(GIVEN DATA begins)
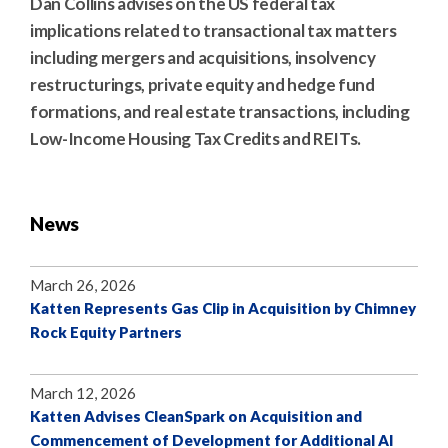
Dan Collins advises on the US federal tax
implications related to transactional tax matters
including mergers and acquisitions, insolvency
restructurings, private equity and hedge fund
formations, and real estate transactions, including
Low-Income Housing Tax Credits and REITs.
News
March 26, 2026
Katten Represents Gas Clip in Acquisition by Chimney
Rock Equity Partners
March 12, 2026
Katten Advises CleanSpark on Acquisition and
Commencement of Development for Additional AI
(GIVEN DATA ends)
> EXERCISE DIRECTIONS
Please return all of the entries word for word, excluding the pictures.

> WORKED SOLUTION
Dan Collins advises on the US federal tax
implications related to transactional tax matters
including mergers and acquisitions, insolvency
restructurings, private equity and hedge fund
formations, and real estate transactions, including
Low-Income Housing Tax Credits and REITs.
News
March 26, 2026
Katten Represents Gas Clip in Acquisition by Chimney
Rock Equity Partners
March 12, 2026
Katten Advises CleanSpark on Acquisition and
Commencement of Development for Additional AI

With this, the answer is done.